COLLINS: New wildfire training centre has great potential
IT WILL TAKE A WHILE, but when a new wildfire training and education centre opens down the road, it could well provide a focal point for vast improvements in how we understand the behaviour of wildfires and how best to fight them.
Fighting wildfires has changed a lot. It’s much more complicated especially with drought, rapid changes in weather patterns and coordination of personnel.
When I was in my late teens, I was driving with a colleague on a road trip for the federal government. We were somewhere near Vanderhoof on Highway 16 when we saw smoke ahead. Next thing we knew, we were stopped and literally conscripted to fight a fire that had broken out.
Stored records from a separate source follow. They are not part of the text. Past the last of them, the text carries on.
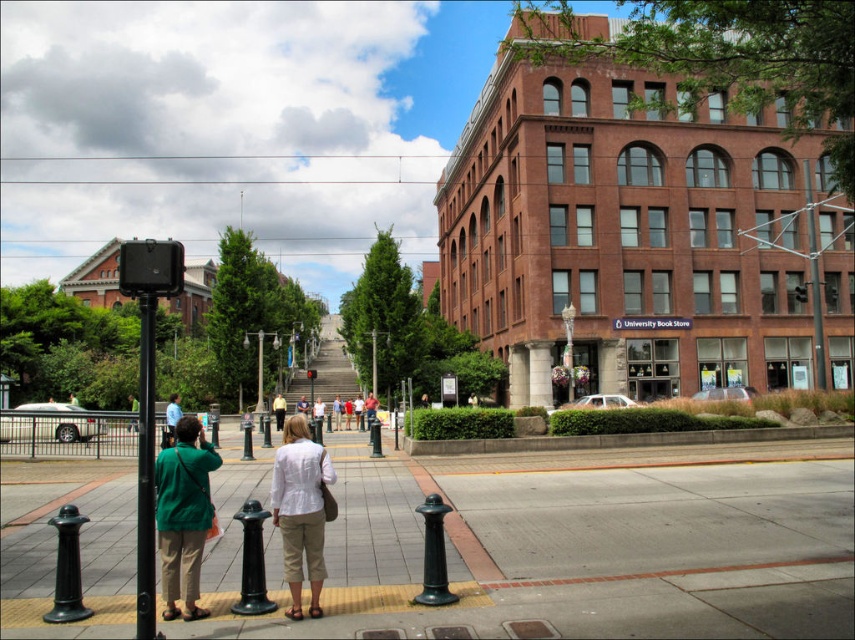 You are a delivery person needing to place a package on the sidewalk between the two people. The coordinates for the drop point are given as point [183,515]. Based on the scene, which object is located at this coordinate?

The point [183,515] corresponds to the green matte jacket at lower left.

You are a delivery drone flying above the urban scene. You need to land on the smooth concrete sidewalk at center while avoiding the green matte jacket at lower left. Can you safely land there?

The smooth concrete sidewalk at center is closer to the viewer than the green matte jacket at lower left, so the drone can safely land there as the sidewalk is nearer and the jacket is further away. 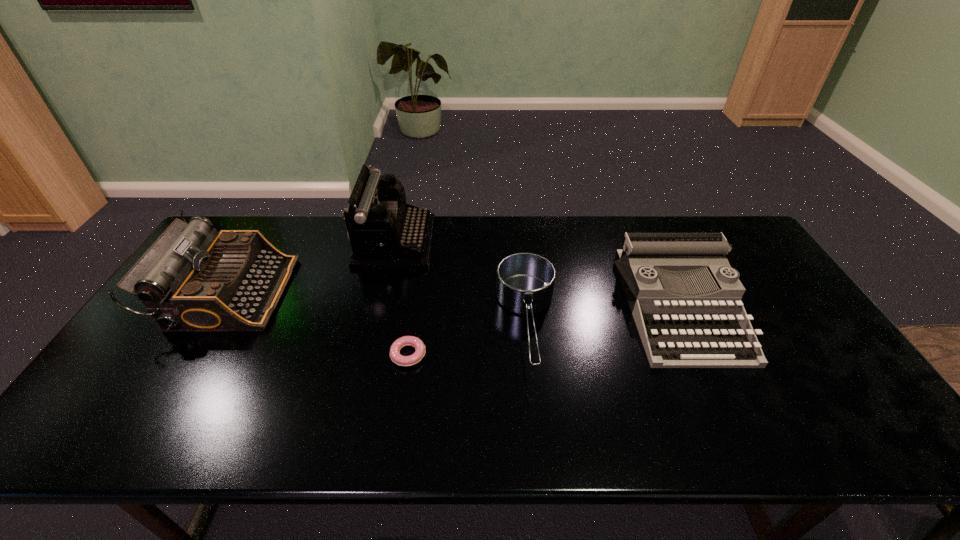 Identify which object is the closest to the shortest typewriter. Please provide its 2D coordinates. Your answer should be formatted as a tuple, i.e. [(x, y)], where the tuple contains the x and y coordinates of a point satisfying the conditions above.

[(525, 281)]

Find the location of a particular element. The image size is (960, 540). typewriter that is the closest one to the fourth tallest object is located at coordinates (711, 329).

You are a GUI agent. You are given a task and a screenshot of the screen. Output one action in this format:
    pyautogui.click(x=<x>, y=<y>)
    Task: Click on the typewriter object that ranks as the second closest to the rightmost typewriter
    Image resolution: width=960 pixels, height=540 pixels.
    Given the screenshot: What is the action you would take?
    pyautogui.click(x=192, y=279)

At what (x,y) coordinates should I click in order to perform the action: click on free space that satisfies the following two spatial constraints: 1. on the typing side of the tallest typewriter; 2. on the left side of the doughnut. Please return your answer as a coordinate pair (x, y). Looking at the image, I should click on (369, 355).

The image size is (960, 540). Find the location of `vacant space that satisfies the following two spatial constraints: 1. on the typing side of the tallest object; 2. on the right side of the doughnut`. vacant space that satisfies the following two spatial constraints: 1. on the typing side of the tallest object; 2. on the right side of the doughnut is located at coordinates (369, 355).

The image size is (960, 540). What are the coordinates of `vacant space that satisfies the following two spatial constraints: 1. on the typing side of the second typewriter from left to right; 2. on the left side of the doughnut` in the screenshot? It's located at (369, 355).

Image resolution: width=960 pixels, height=540 pixels. I want to click on vacant area that satisfies the following two spatial constraints: 1. on the typing side of the shortest object; 2. on the right side of the second typewriter from right to left, so click(x=369, y=355). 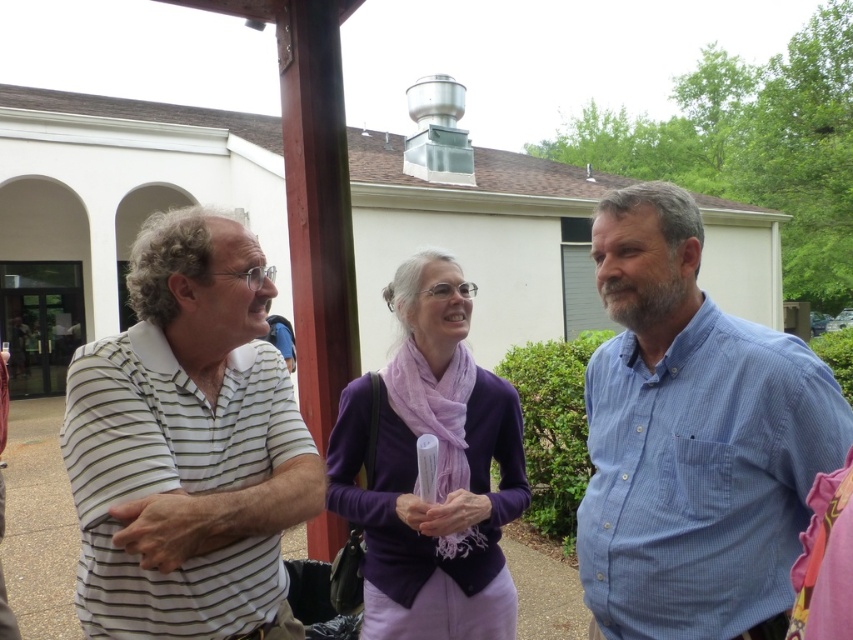 Can you confirm if blue striped shirt at right is positioned below white striped polo shirt at left?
We were given a jacket, helmet and shovel, and put to work until the fire was out. I don’t know if that was common practice back in the early 60’s or even legal. And it sure scared the hell out of me at the time. It also gave me a tremendous appreciation of what first responders do and the danger they put themselves in every day.
It’s important that this new centre is totally integrated. We’ve seen how devastation can quickly occur. In 2003, we saw firsthand how much damage fires can do. The Elephant Hill fire, the devastation at Lytton, the fires in the Shuswap last year, a fast-spreading fire in Juniper, and these are only fires that are nearby.